Eén van de gehuurde vakantiewoningen was genaamd 'De Larikshof' gelegen net buiten het dorp zelf. Het vakantiehuis werd geleid door Alida Wagenaar-Voordewind. Zij was de niet-Joodse vrouw van Aron Wagenaar, die met een grote groep lotgenoten op 'De Larikshof' ondergedoken zat.
Hoe is niet geheel duidelijk, maar op 10 oktober 1944 – kort na de slag bij Arnhem – bleken de onderduikers op 'De Larikshof' verraden.
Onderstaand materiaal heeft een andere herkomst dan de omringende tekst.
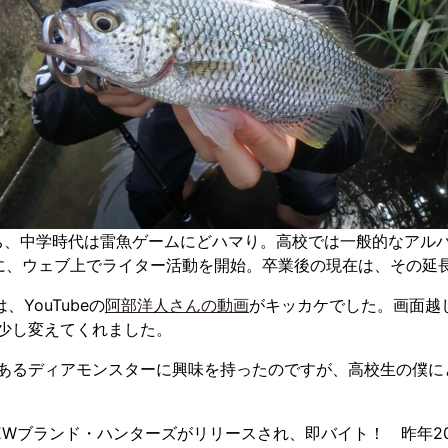
育ち、中学時代は雷魚ゲームにどハマり。高校では一般的なアル
に、ウェブ上でライター活動を開始。卒業後の現在は、その延
YouTubeの
阿部洋人さんの動画
がキッカケでした。画面越
少し変えてくれました。
あるディアモンスターに興味を持ったのですが、高校生の僕に
EWブランド・ハンターズがリリースされ、即バイト！ 昨年20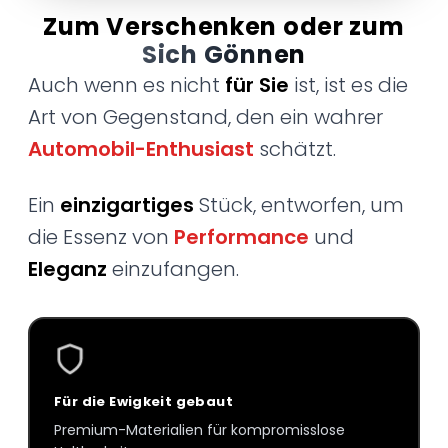
Zum Verschenken oder zum
Sich Gönnen
Auch wenn es nicht
für Sie
ist, ist es die
Art von Gegenstand, den ein wahrer
Automobil-Enthusiast
schätzt.
Ein
einzigartiges
Stück, entworfen, um
die Essenz von
Performance
und
Eleganz
einzufangen.
Für die Ewigkeit gebaut
Premium-Materialien für kompromisslose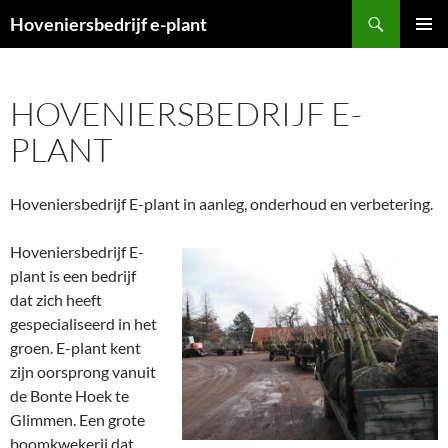
Ga
Zoeken
Hoveniersbedrijf e-plant
naar
PRIMAI
de
MENU
inhoud
HOVENIERSBEDRIJF E-
PLANT
Hoveniersbedrijf E-plant in aanleg, onderhoud en verbetering.
Hoveniersbedrijf E-
plant is een bedrijf
dat zich heeft
gespecialiseerd in het
groen. E-plant kent
zijn oorsprong vanuit
de Bonte Hoek te
Glimmen. Een grote
boomkwekerij dat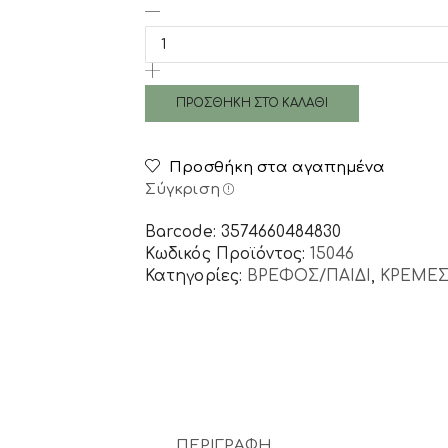
15,80 €.
είναι:
Aveeno
13,43 €.
-
Baby
Daily
Care
ΠΡΟΣΘΉΚΗ ΣΤΟ ΚΑΛΆΘΙ
Moisturising
Lotion
Προσθήκη στα αγαπημένα
Καθημερινή
Σύγκριση
Ενυδατική
Λοσιόν
Barcode: 3574660484830
για
Κωδικός Προϊόντος:
15046
Μωρά,
Κατηγορίες:
ΒΡΕΦΟΣ/ΠΑΙΔΙ
,
ΚΡΕΜΕΣ
150ml
ποσότητα
ΠΕΡΙΓΡΑΦΉ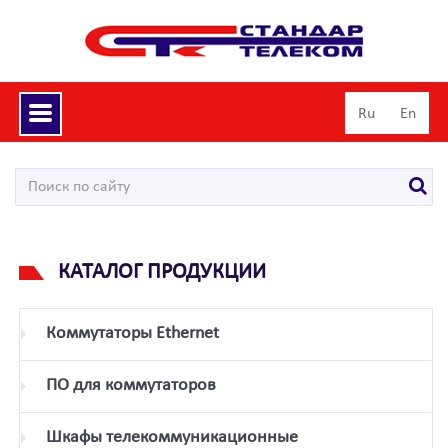
Toggle
Ru
En
navigation
КАТАЛОГ ПРОДУКЦИИ
Коммутаторы Ethernet
ПО для коммутаторов
Шкафы телекоммуникационные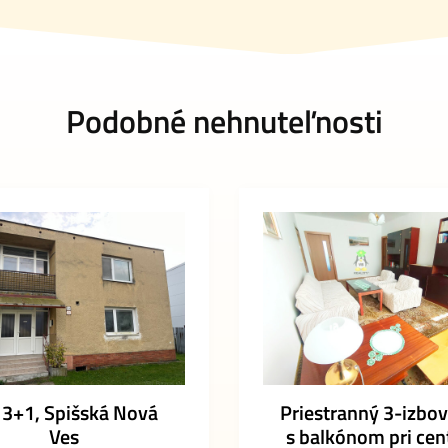
Podobné nehnuteľnosti
 3+1, Spišská Nová
Priestranný 3-izbov
Ves
s balkónom pri cen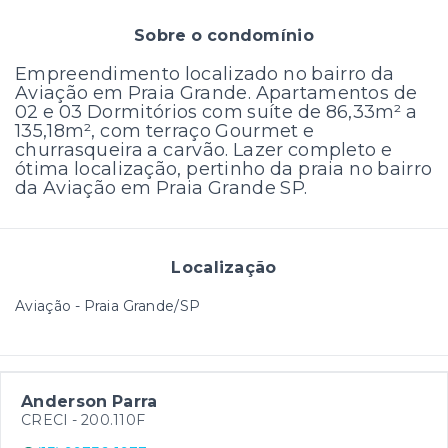
Sobre o condomínio
Empreendimento localizado no bairro da
Aviação em Praia Grande. Apartamentos de
02 e 03 Dormitórios com suíte de 86,33m² a
135,18m², com terraço Gourmet e
churrasqueira a carvão. Lazer completo e
ótima localização, pertinho da praia no bairro
da Aviação em Praia Grande SP.
Localização
Aviação - Praia Grande/SP
Anderson Parra
CRECI -
200.110F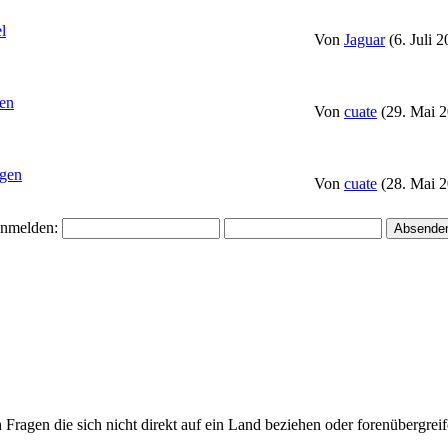
l
Von
Jaguar
(6. Juli 
fen
Von
cuate
(29. Mai 2
gen
Von
cuate
(28. Mai 2
nmelden:
ragen die sich nicht direkt auf ein Land beziehen oder forenübergreife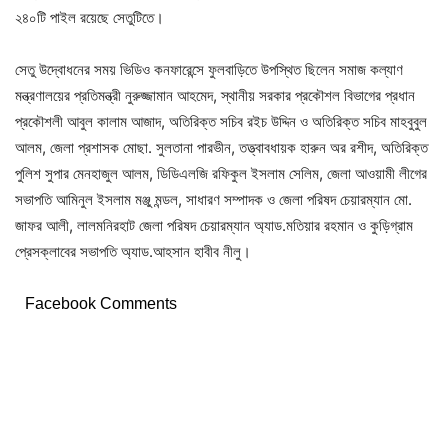
২৪০টি পাইল রয়েছে সেতুটিতে।
সেতু উদ্বোধনের সময় ভিডিও কনফারেন্সে ফুলবাড়িতে উপস্থিত ছিলেন সমাজ কল্যাণ
মন্ত্রণালয়ের প্রতিমন্ত্রী নুরুজ্জামান আহমেদ, স্থানীয় সরকার প্রকৌশল বিভাগের প্রধান
প্রকৌশলী আবুল কালাম আজাদ, অতিরিক্ত সচিব রইচ উদ্দিন ও অতিরিক্ত সচিব মাহবুবুল
আলম, জেলা প্রশাসক মোছা. সুলতানা পারভীন, তত্ত্বাবধায়ক হারুন অর রশীদ, অতিরিক্ত
পুলিশ সুপার মেনহাজুল আলম, ডিডিএলজি রফিকুল ইসলাম সেলিম, জেলা আওয়ামী লীগের
সভাপতি আমিনুল ইসলাম মঞ্জু মন্ডল, সাধারণ সম্পাদক ও জেলা পরিষদ চেয়ারম্যান মো.
জাফর আলী, লালমনিরহাট জেলা পরিষদ চেয়ারম্যান অ্যাড.মতিয়ার রহমান ও কুড়িগ্রাম
প্রেসক্লাবের সভাপতি অ্যাড.আহসান হাবীব নীলু।
Facebook Comments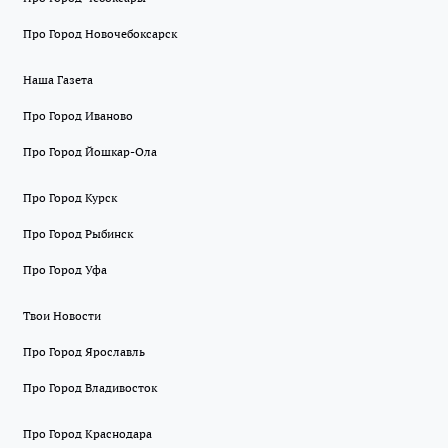
Про Город Новочебоксарск
Наша Газета
Про Город Иваново
Про Город Йошкар-Ола
Про Город Курск
Про Город Рыбинск
Про Город Уфа
Твои Новости
Про Город Ярославль
Про Город Владивосток
Про Город Краснодара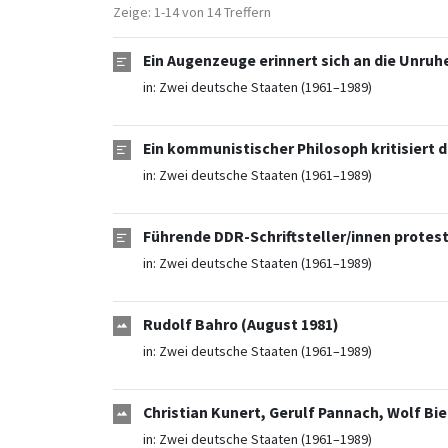
Zeige: 1-14 von 14 Treffern
Ein Augenzeuge erinnert sich an die Unruh
in:
Zwei deutsche Staaten (1961–1989)
Ein kommunistischer Philosoph kritisiert 
in:
Zwei deutsche Staaten (1961–1989)
Führende DDR-Schriftsteller/innen protes
in:
Zwei deutsche Staaten (1961–1989)
Rudolf Bahro (August 1981)
in:
Zwei deutsche Staaten (1961–1989)
Christian Kunert, Gerulf Pannach, Wolf Bi
in:
Zwei deutsche Staaten (1961–1989)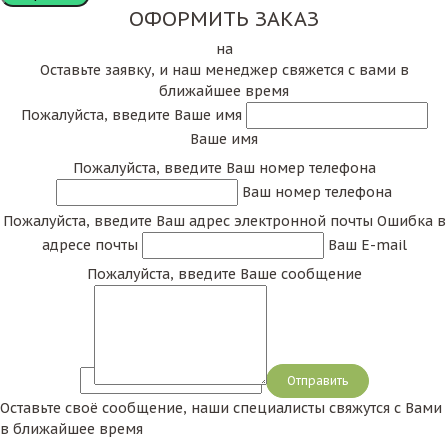
ОФОРМИТЬ ЗАКАЗ
Столешница представляет собой основную часть
на
стола (верхнюю часть стола). Современные
Оставьте заявку, и наш менеджер свяжется с вами в
столешницы выполняются из различных
ближайшее время
материалов, могут иметь различную форму, в том
Пожалуйста, введите Ваше имя
числе и неправильную, и применяются для
Ваше имя
оформления различных помещений (если всего
Пожалуйста, введите Ваш номер телефона
несколько лет назад в ходу были лишь столешницы
Ваш номер телефона
для
кухни
, то сегодня довольно часто
Пожалуйста, введите Ваш адрес электронной почты
Ошибка в
потребителей интересует столешница в другие
адресе почты
Ваш E-mail
помещения кафе).
Пожалуйста, введите Ваше сообщение
Как выбрать столешницу
Как уже было упомянуто выше, сегодня
Сообщение
столешницы изготавливают из различных
Оставьте своё сообщение, наши специалисты свяжутся с Вами
материалов. Чаще всего такими материалами
в ближайшее время
выступает натуральный и искусственный камень, а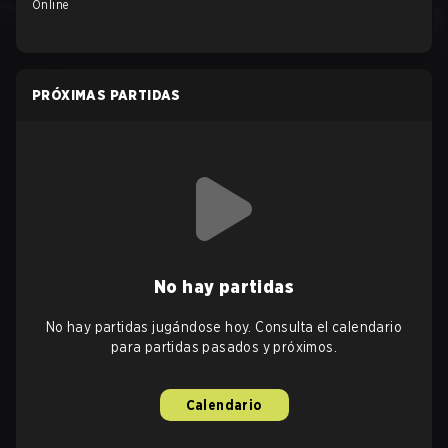
Online
PRÓXIMAS PARTIDAS
No hay partidas
No hay partidas jugándose hoy. Consulta el calendario
para partidas pasados y próximos.
Calendario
De vrouwelijke onderduikers in het vakantiehuis wisten zich op miraculeuze wijze schuil te houden in het bos, maar Aron Wagenaar en drie andere mannelijke onderduikers waren net te laat om zich in het onderduikhol in de tuin van de woning te verbergen. De vier mannen werd opgepakt en naar de gevangenis van Zwolle gebracht. Op 15 november 1944 werd Aron Wagenaar in een groep van 25 verraden onderduikers vervolgens naar kamp Westerbork weggevoerd. Aangezien de laatste transporten naar 'het Oosten' al waren vertrokken kon Wagenaar hier op 12 april 1945 de bevrijding mee maken.